Take a synthetic rain image from a public dataset as an example through the distillation pipeline: it is first matched semantically by the CLIP text encoder to pinpoint a set of real images with similar descriptions from the real rain gallery; then, the set is narrowed down to those with the closest visual styles using CLIP visual feature cosine similarity; finally, SSIM is used to align spatial structures, locking onto one most-matching real reference image. This candidate image, along with the reference, is then sent to three VLMs to evaluate realism—if the majority vote it as "close to real rain," it is retained; otherwise, it is discarded. This entire pipeline acts on >2 million original data pairs, ultimately allowing only 52,869 pairs (2.6%) to pass. It is this chain of progressive narrowing and multi-VLM voting that transforms "data quality is more important than data quantity" from a slogan into an executable screening standard.

Loss & Training

4 × RTX 4090, AdamW, 128×128 crop, batch size 8, 300,000 iterations.

Key Experimental Results

Main Results

Dataset/Type Metric Ours MSDT (Prev.
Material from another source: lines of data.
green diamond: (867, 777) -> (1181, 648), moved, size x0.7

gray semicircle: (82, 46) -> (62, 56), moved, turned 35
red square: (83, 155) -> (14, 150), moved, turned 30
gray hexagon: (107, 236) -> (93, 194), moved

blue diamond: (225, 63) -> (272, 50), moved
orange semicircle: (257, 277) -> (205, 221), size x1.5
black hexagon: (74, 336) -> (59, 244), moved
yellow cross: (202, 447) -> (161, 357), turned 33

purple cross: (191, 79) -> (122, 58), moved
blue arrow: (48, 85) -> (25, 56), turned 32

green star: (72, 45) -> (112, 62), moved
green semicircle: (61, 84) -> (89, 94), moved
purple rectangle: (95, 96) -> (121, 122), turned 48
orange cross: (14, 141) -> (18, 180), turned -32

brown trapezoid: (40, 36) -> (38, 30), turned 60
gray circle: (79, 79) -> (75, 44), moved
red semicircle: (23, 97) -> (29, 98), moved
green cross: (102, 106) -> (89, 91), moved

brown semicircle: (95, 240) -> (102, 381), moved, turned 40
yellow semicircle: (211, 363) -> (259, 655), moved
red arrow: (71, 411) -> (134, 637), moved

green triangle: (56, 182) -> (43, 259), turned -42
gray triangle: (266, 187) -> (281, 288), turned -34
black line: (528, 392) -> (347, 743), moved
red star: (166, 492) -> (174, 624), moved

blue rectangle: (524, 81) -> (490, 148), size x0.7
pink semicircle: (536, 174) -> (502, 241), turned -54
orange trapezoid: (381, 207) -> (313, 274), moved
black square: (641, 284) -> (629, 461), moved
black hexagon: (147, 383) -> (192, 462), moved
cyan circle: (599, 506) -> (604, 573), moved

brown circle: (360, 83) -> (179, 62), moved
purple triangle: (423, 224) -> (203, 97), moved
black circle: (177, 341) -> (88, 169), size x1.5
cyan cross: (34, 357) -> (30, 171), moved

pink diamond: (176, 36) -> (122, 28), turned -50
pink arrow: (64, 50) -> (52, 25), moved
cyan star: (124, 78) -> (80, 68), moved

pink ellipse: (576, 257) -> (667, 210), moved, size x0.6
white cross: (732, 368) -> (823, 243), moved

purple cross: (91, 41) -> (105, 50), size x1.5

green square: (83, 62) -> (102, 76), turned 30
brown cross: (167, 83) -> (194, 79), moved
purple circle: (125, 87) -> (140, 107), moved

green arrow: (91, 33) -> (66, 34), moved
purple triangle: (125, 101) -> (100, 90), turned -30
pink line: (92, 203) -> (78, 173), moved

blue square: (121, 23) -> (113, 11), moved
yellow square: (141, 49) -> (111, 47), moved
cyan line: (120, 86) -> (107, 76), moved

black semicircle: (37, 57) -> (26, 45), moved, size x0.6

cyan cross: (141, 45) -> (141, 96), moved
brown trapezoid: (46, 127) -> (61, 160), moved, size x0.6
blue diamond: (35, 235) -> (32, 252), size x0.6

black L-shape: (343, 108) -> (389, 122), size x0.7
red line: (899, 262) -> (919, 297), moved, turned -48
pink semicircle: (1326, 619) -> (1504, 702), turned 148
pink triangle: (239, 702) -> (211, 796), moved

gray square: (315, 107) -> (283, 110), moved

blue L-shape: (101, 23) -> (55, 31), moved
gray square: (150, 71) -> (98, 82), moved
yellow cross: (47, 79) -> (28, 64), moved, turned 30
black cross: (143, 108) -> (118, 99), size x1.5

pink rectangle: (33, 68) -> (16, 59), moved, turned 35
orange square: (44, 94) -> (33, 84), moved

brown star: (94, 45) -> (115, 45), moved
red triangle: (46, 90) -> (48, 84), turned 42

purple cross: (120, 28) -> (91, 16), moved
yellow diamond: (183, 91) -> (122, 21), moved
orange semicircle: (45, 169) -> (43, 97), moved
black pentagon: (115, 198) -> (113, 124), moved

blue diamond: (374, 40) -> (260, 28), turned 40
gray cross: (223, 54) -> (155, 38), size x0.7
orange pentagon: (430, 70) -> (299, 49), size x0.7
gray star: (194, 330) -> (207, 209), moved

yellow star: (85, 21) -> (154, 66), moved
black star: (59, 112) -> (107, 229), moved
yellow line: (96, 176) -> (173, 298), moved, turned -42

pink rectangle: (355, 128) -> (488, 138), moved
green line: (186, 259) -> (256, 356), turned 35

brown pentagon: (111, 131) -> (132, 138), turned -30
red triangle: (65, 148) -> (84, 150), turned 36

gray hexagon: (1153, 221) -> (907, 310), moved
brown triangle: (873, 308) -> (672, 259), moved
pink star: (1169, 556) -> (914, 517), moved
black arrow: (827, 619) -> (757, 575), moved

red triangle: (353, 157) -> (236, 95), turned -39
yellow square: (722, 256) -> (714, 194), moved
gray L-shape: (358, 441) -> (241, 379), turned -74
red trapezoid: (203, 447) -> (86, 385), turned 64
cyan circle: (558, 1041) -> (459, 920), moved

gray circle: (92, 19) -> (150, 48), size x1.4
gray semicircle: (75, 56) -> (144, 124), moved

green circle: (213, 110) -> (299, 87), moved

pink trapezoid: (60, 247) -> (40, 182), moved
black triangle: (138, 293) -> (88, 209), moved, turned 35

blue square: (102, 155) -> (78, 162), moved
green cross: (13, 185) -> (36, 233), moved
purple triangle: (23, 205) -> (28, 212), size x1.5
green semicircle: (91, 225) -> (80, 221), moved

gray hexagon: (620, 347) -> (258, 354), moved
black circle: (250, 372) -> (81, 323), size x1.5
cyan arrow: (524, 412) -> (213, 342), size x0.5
SOTA) Gain
RainRAG Average PSNR 28.93 27.94 +0.99
RealRain-1k-H PSNR 33.74 30.91 +2.83
RainDS-real-RD PSNR 22.07 20.72 +1.35
WeatherBench PSNR 34.25 33.56 +0.69

Ablation Study

Config PSNR SSIM Description
VLM only (No RAG) 27.73 0.8358 Lacks real reference
No generation stage 28.36 0.8425 No VLM quality assessment
Full Pipeline 28.93 0.8515 RAG distillation is effective
Soft-MoE Enc+Dec 27.91 0.8465 Pure soft is insufficient
Asymmetric MoE 28.93 0.8515 Optimal combination

Key Findings

  • Training on all data is actually inferior to training on only 2.6% of distilled data.
  • The feature distribution of the distilled dataset is broader and more diverse.
  • Multi-objective optimization makes the loss curves of all four types converge more stably.
  • The model can be extended to all-weather restoration (rain+snow+fog), achieving 26.01 PSNR, surpassing TransWeather's 24.70.

Highlights & Insights

  • "Less is More" Data Philosophy: Superior training results achieved using only 2.6% of the data compared to using the entire dataset.
  • First Application of RAG in Low-level Vision: Innovatively using RAG technology for dataset distillation rather than model inference.
  • Dynamic Optimization with Three Triple-Collaborative Metrics: The design of TBS+TSS+AF balances type equilibrium and training stability.

Limitations & Future Work

  • The RAG pipeline relies on VLM evaluation quality; VLMs themselves may have biases.
  • The number of experts and Top-k values in the asymmetric MoE require manual tuning.
  • Model complexity (FLOPs 126.5G) is lower than some methods but still not considered lightweight.
  • vs URIR: URIR is the first unified deraining network but only validated in driving scenarios; UniRain is more general.
  • vs NeRD-Rain: NeRD-Rain uses implicit neural representations for deraining but does not perform unified multi-type training.

Rating

  • Novelty: ⭐⭐⭐⭐ The combination of RAG data distillation and multi-objective optimization is novel.
  • Experimental Thoroughness: ⭐⭐⭐⭐⭐ Multiple datasets + multiple scenarios + comprehensive ablation + weather extension.
  • Writing Quality: ⭐⭐⭐⭐ Clear motivation illustrations, systematic ablations.
  • Value: ⭐⭐⭐⭐ A practical framework for unified deraining; the data distillation idea can be widely migrated.